OOP Concept
Design Patterns, OOP, Programming, Software Engineering

The OOP Concept

Object-oriented programming (OOP) is a way of writing code based on the concept of objects. Every object has its own arguments and functions.

If there is a need to code with OOP principles then we have to be in a continuous effort trying to describe everything into objects.

Before we continue on to how we have to think when we develop with OOP I would like to give you a very basic intro about some of the principles that we have to follow in order to build better software that is maintainable and easy to improve with new functionalities.

It’s a good practice to separate the code into small blocks of code. Every single block of code must be responsible for one task only. To achieve this goal we can use functions.

A function is a block of code that executes a specific task. We have to keep in mind and not break the rule that a function must execute only one task. This is the way that the complexity of the code will be reduced making the code reusable. Also, these small blocks of code mean fewer places for bugs to hide.

A function should not exceed 25 lines. It’s rare for a function to exceed 25 lines. We don’t need to count each line of function all the time. If a function exceeds the 1/2 of the screen it means that it may perform more than one task. So, we are able to break it in two or more functions.

If we don’t break the rule that a function must perform a single task then it’s almost certain that it will not exceed the top-up limit of 25 lines.

The name of the function is an important fact as well. The name has to describe what the purpose of the function is with one, two, or more words. It such a great help for everyone to understand what a function does without the need to read a whole block of code.

I would like to continue to write about some good practices that everyone has to follow for a better quality of code. Even that, it would not be enough. The best way to learn more about that is by reading the book named Clean Code by Robert Cecil Martin.

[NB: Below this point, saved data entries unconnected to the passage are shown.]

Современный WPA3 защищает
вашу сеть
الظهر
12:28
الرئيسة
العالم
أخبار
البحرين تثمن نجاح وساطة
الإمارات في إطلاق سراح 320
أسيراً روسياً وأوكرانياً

Every developer must read this book. Before reading anything else. If you have not read the book then stop what you are doing and go for it. It’s the best book in order to set the right bases for programming.

After this short analysis on how to improve your code quality, this is the right time to talk about OOP. As I said, we have to reduce the feature that we want to build in order to describe it as an object.

In order to do that, we have to think that an object is an entity or a class. Every class contains attributes and functions.

So we have to describe and build those attributes and functions. Every function has to perform only one action of the object. Functions are able to handle these attributes and change them sometimes. Let me give you an example.

Supposing that we want to build a game with people and dogs.

A dog is an entity that has 4 legs. This is an attribute. Also, the dog can execute tasks like barking, walking, or running. These tasks are functions. And each function performs only one of these tasks. Thus, we can make a dog.

Now we want to make a man. A man is an entity again with 2 hands and 2 legs. These are attributes as well. Some of his functions are to walk, run, and talk. As before, each of the tasks that a man can perform is a function in our class.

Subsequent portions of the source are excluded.